それから、審判プログラムは、基盤側から準備OKのデータを待つことになる。このデータを受信したタイムを0とし、審判プログラムは時間の計測を始める。

まず、審判プログラムはsldデータを送る。テキスト形式のsldファイルを数値に直すのは、全部審判プログラムがやってくれる。また、オプションでエンディアンの設定を変えることもできる。

その後、基盤側はピクセルデータの受信を待つことになる。形式はppmだった。すべてのピクセルデータを受信した時点でのタイムが公式タイムとして記録される。また、計測中もファイルに書き出してるので、途中経過を見ることもできる。

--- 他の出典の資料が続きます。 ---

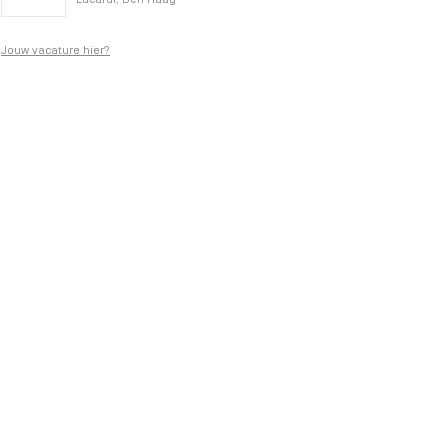
Lucardi, Den Haag
Jouw vacature hier?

精度は、fadd/subが超高精度、fmulが高精度。fdiv,fsqrtがそれなりの精度といった感じ。いずれもround evenの丸めはしなくても満たす程度になってるが、来年以降どうなるかは知らない。

50MHz RISCアーキテクチャ

RISCは、命令数を必要な命令に限りクリティカルパスを短くし、クロックの向上を狙うもの。

本当は、66MHzで動くはずだった
クリティカルパスは14ns(浮動小数演算のレイテンシを増やせば、12.4nsまでいく見込みあった)
CLKFXを上手く動作させることができずに断念

5段パイプライン

フェッチ(F) -> デコード/レジスタリード(R) -> 命令実行(Ex) -> メモリアクセス(M) -> ライトバック(レジスタライト) (Wb)の5ステージ
浮動小数も同様。Exステージ後のデータパスは、CPUとFPUの2つに分かれる。

Float/Integerそれぞれに32本のレジスタ

なぜ、レジスタを分けるか?それは以下のような理由が挙げられる。

・MLプログラムのレベルで見ても、ほとんどの演算はFloat同士、Integer同士の演算である。int/floatレジスタの転送が必要な関数として、int_of_float,float_of_int,flessなどが考えられるが、実行数はそれほど大きくなく、分けることによるソフトウェア的な弊害は少ない。
・IntegerとFloatを分けることでハードウェア的に離れた位置に置くことができる。特に、fadd,fsub,fmulなど、float命令の中でも実行数が多く、速度の向上が期待される命令はレジスタの近くに置くことになるわけだが、それらの演算器が、同様に高速性が期待されるIntegerの演算ユニット等を圧迫せずに済む。
・あわせて64本だと命令長6bitになるが、それぞれ32本だと命令長5bitになる。これにより、命令フォーマットに余裕ができる。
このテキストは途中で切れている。